Generating Color Palettes with scale.palette()¶
The palette() method generates a list of hex color codes from any color scale specification.
This list can then be reused in manual scales (e.g., scaleColorManual() or scaleFillManual()), helping maintain consistent color mapping across multiple plots, even when each plot contains different subsets of categories.
In [1]:
%useLatestDescriptors
%use dataframe
%use lets-plot
In [2]:
val df = DataFrame.readCSV("https://raw.githubusercontent.com/JetBrains/lets-plot-docs/master/data/nobel.csv")
df.head(3)
Out[2]:
DataFrame: rowsCount = 3, columnsCount = 14
| firstname | surname | born_country_code | died_country_code | gender | year | category | share | name_of_university | city_of_university | country_of_university | born_month | age | age_get_prize |
|---|---|---|---|---|---|---|---|---|---|---|---|---|---|
| Wilhelm Conrad | Röntgen | DE | DE | male | 1901 | physics | 1 | Munich University | Munich | Germany | Mar | 78 | 56 |
| Hendrik A. | Lorentz | NL | NL | male | 1902 | physics | 2 | Leiden University | Leiden | the Netherlands | Jul | 75 | 49 |
| Pieter | Zeeman | NL | NL | male | 1902 | physics | 2 | Amsterdam University | Amsterdam | the Netherlands | May | 78 | 37 |
In [3]:
val raw = df.toMap()
val n = (raw.values.first() as List<*>).size
val fullnames = (0 until n).map { i ->
"${raw["firstname"]!![i]} ${raw["surname"]!![i]}"
}
val bornCodes = raw["born_country_code"] as List<*>
val diedCodes = raw["died_country_code"] as List<*>
fun filterAndDedup(keepRow: (Int) -> Boolean): Map<String, List<*>> {
val seen = mutableSetOf<String>()
val indices = (0 until n).filter { i ->
bornCodes[i] != null && diedCodes[i] != null &&
keepRow(i) && seen.add(fullnames[i])
}
return (raw + mapOf("fullname" to fullnames)).mapValues { (_, v) ->
indices.map { (v as List<*>)[it] }
}
}
val notMigrated = filterAndDedup { i -> bornCodes[i] == diedCodes[i] }
val migrated = filterAndDedup { i -> bornCodes[i] != diedCodes[i] }
println("Non-migrated: ${(notMigrated.values.first()).size}, Migrated: ${(migrated.values.first()).size}")

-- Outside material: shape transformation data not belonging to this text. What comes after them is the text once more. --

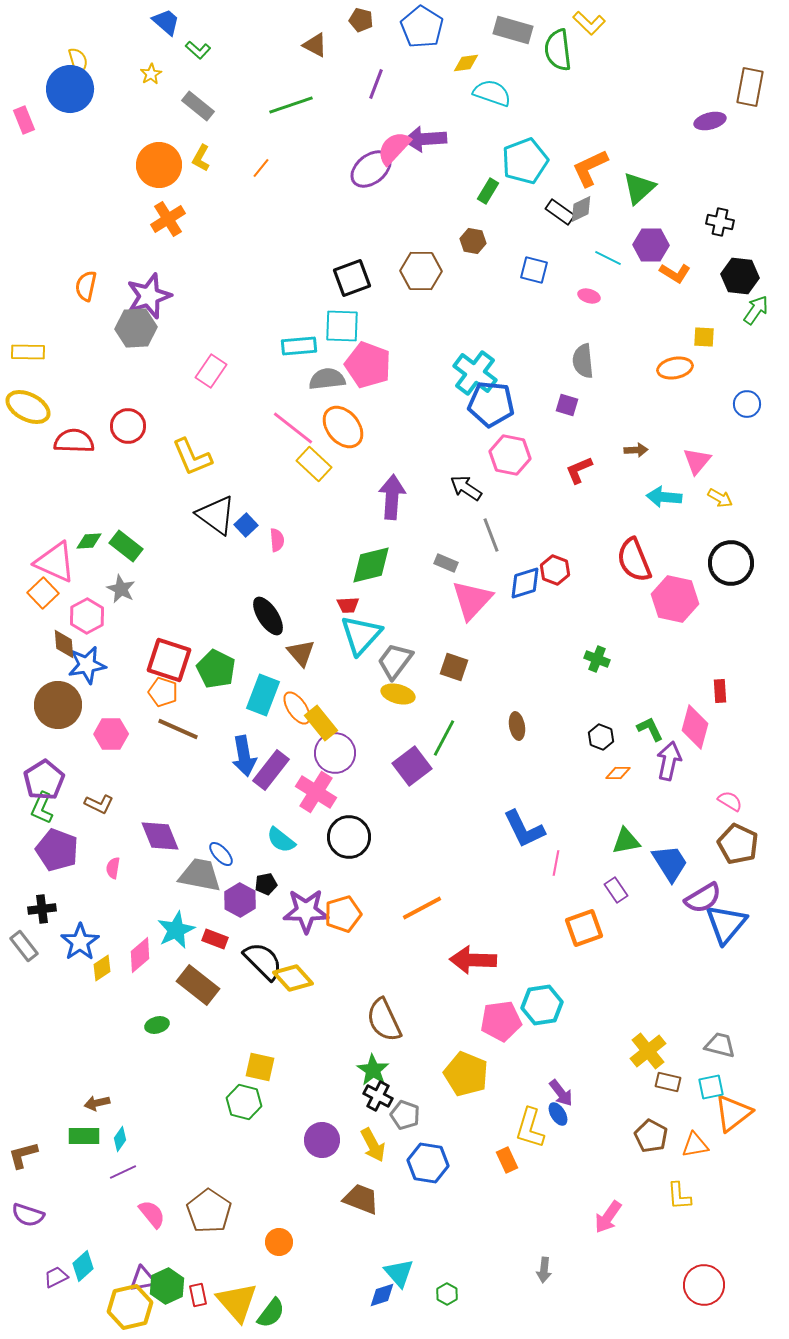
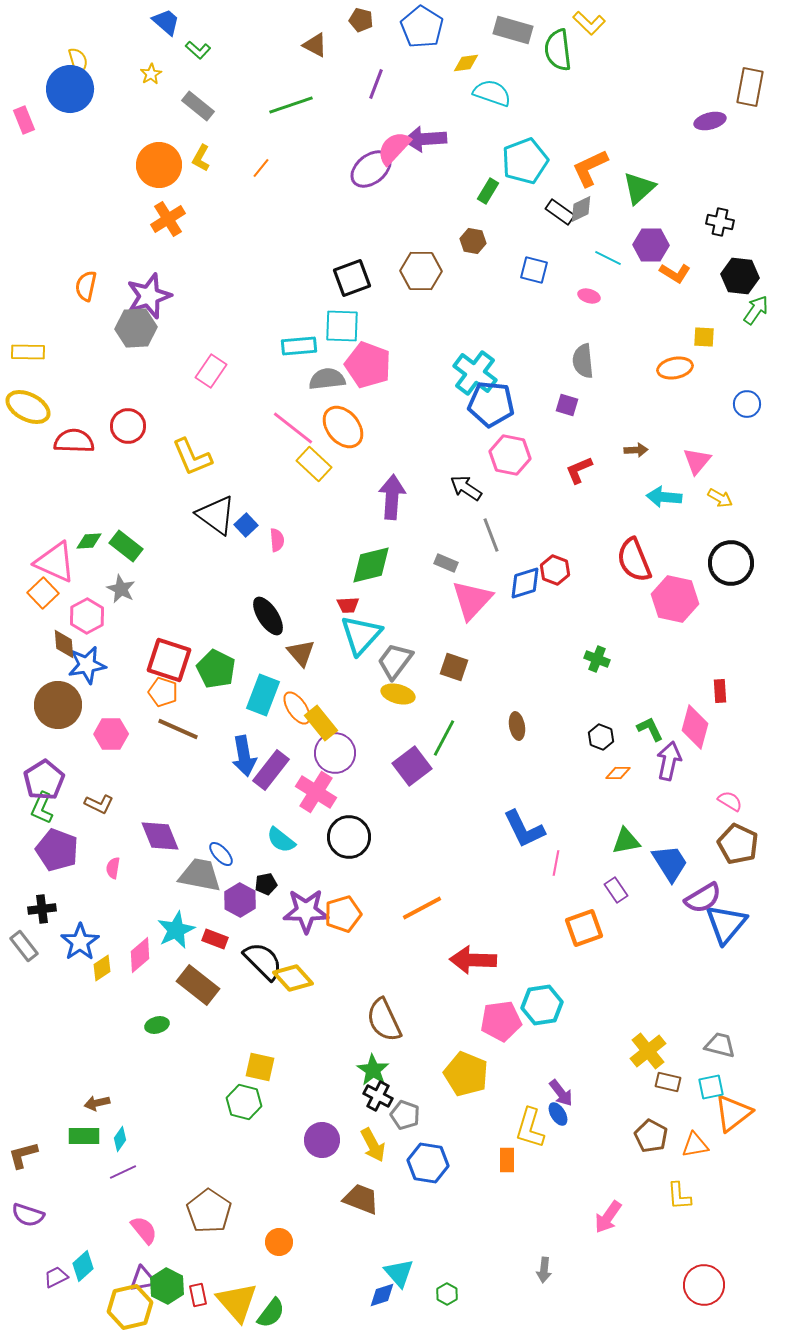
orange rectangle at (507, 1160): rotated 25 degrees clockwise
pink semicircle at (152, 1214): moved 8 px left, 16 px down
green hexagon at (167, 1286): rotated 8 degrees counterclockwise
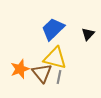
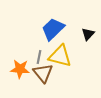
yellow triangle: moved 5 px right, 2 px up
orange star: rotated 24 degrees clockwise
brown triangle: moved 1 px right
gray line: moved 20 px left, 20 px up
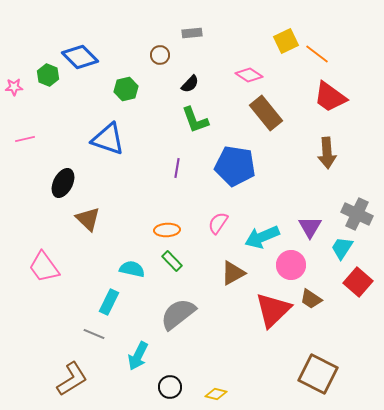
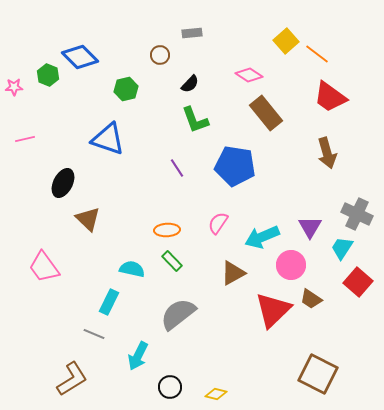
yellow square at (286, 41): rotated 15 degrees counterclockwise
brown arrow at (327, 153): rotated 12 degrees counterclockwise
purple line at (177, 168): rotated 42 degrees counterclockwise
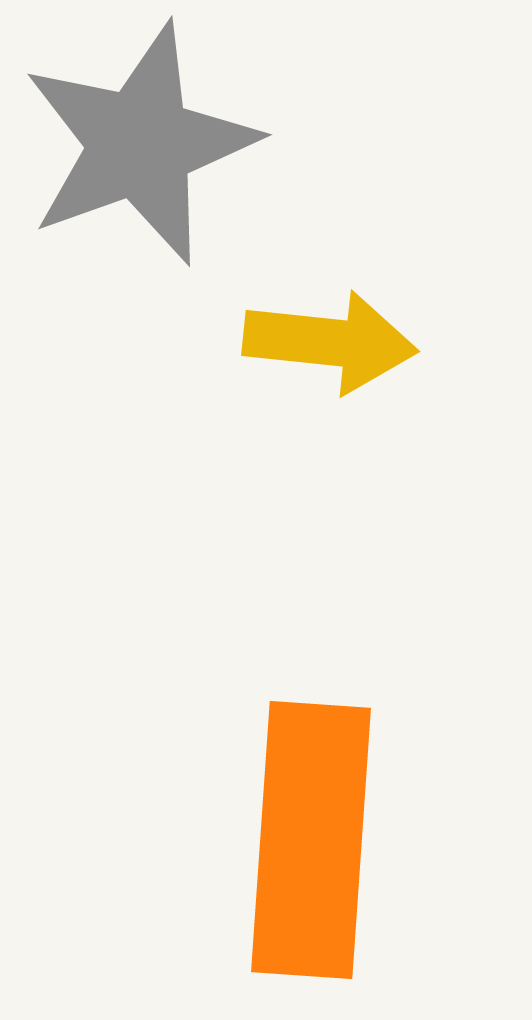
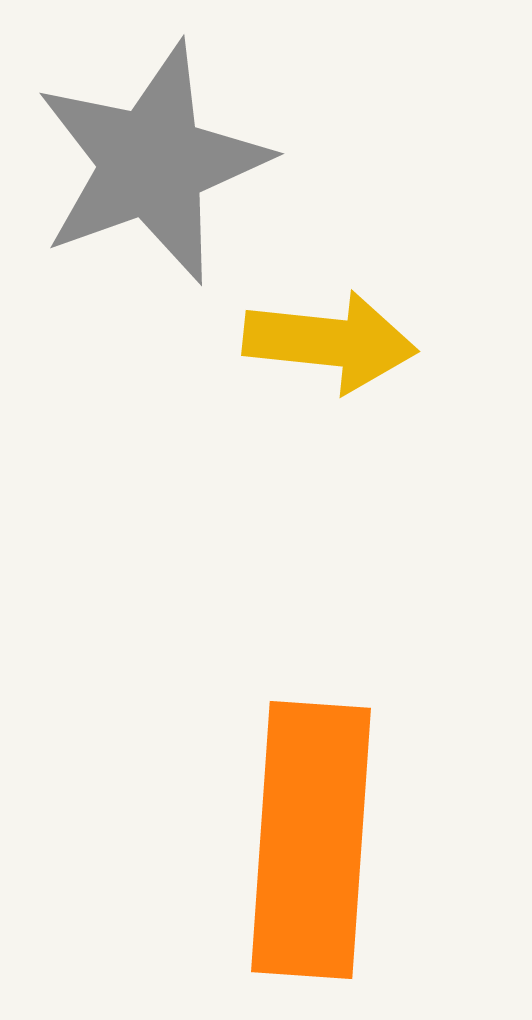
gray star: moved 12 px right, 19 px down
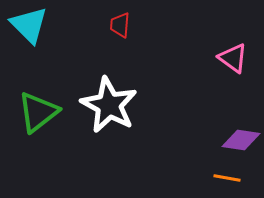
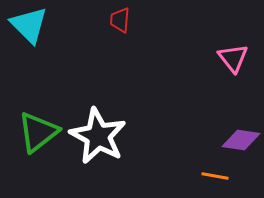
red trapezoid: moved 5 px up
pink triangle: rotated 16 degrees clockwise
white star: moved 11 px left, 31 px down
green triangle: moved 20 px down
orange line: moved 12 px left, 2 px up
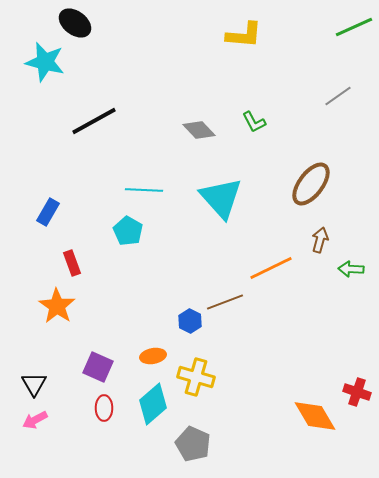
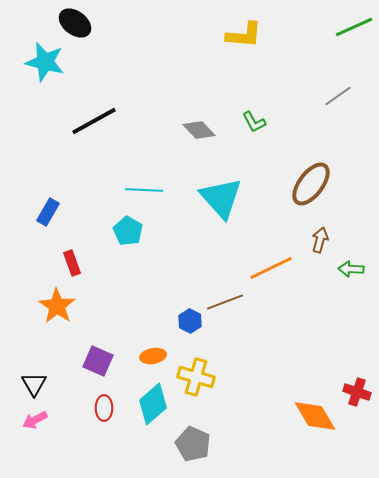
purple square: moved 6 px up
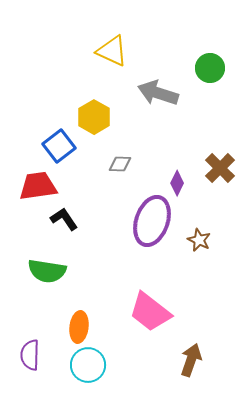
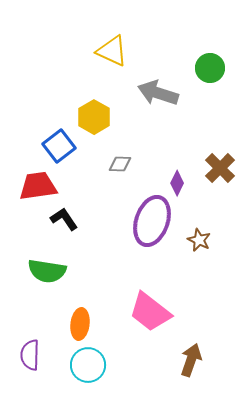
orange ellipse: moved 1 px right, 3 px up
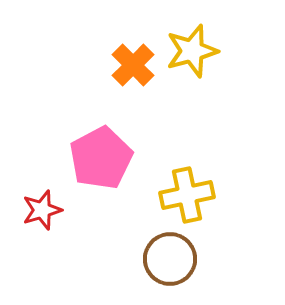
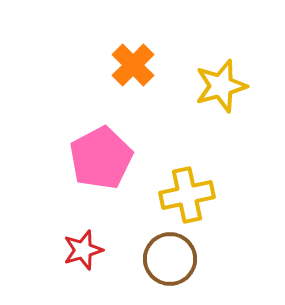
yellow star: moved 29 px right, 35 px down
red star: moved 41 px right, 40 px down
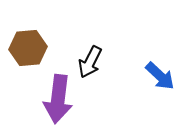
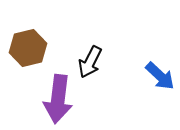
brown hexagon: rotated 9 degrees counterclockwise
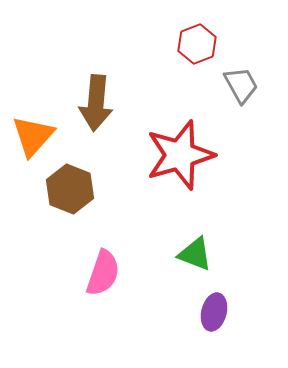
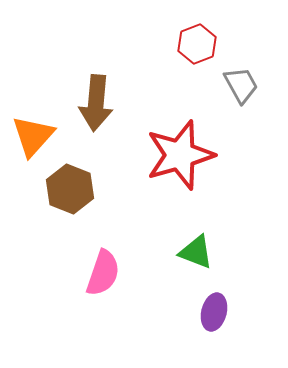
green triangle: moved 1 px right, 2 px up
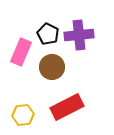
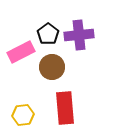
black pentagon: rotated 10 degrees clockwise
pink rectangle: rotated 40 degrees clockwise
red rectangle: moved 2 px left, 1 px down; rotated 68 degrees counterclockwise
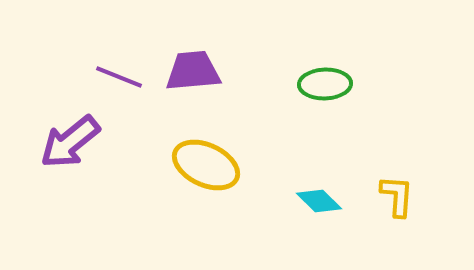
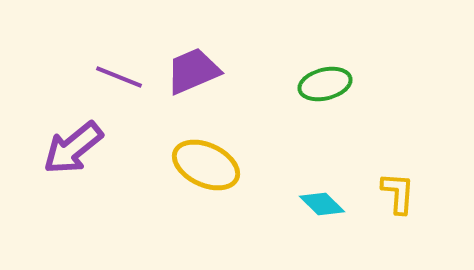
purple trapezoid: rotated 18 degrees counterclockwise
green ellipse: rotated 12 degrees counterclockwise
purple arrow: moved 3 px right, 6 px down
yellow L-shape: moved 1 px right, 3 px up
cyan diamond: moved 3 px right, 3 px down
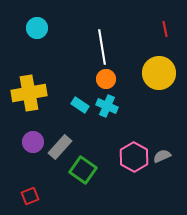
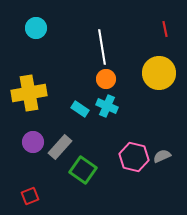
cyan circle: moved 1 px left
cyan rectangle: moved 4 px down
pink hexagon: rotated 16 degrees counterclockwise
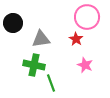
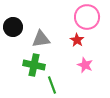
black circle: moved 4 px down
red star: moved 1 px right, 1 px down
green line: moved 1 px right, 2 px down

Non-migrated: 424, Migrated: 189
In [4]:
fun buildPlot(data: Map<String, List<*>>, countryCol: String, title: String) =
letsPlot(data) +
geomBar(sampling = samplingPick(10), color = "pen", size = 0.3) {
x = asDiscrete(countryCol, orderBy = "..count..")
fill = countryCol
} +
ggtitle(title) +
labs(x = "country", fill = "country") +
guides(fill = guideLegend(nrow = 2, byRow = true, color = "white")) +
theme(
axisTextX = elementBlank(),
axisTicks = elementBlank(),
plotMessage = elementBlank(),
legendTitle = elementBlank(),
plotTitle = elementText(hjust = 1.0)
).legendPositionBottom()
In [5]:
// Create 3 bar-charts, each showing the top 10 countries by count of:
// 1. Non-migrated laureates (born and died in same country)
// 2. Immigrated laureates (by country of death)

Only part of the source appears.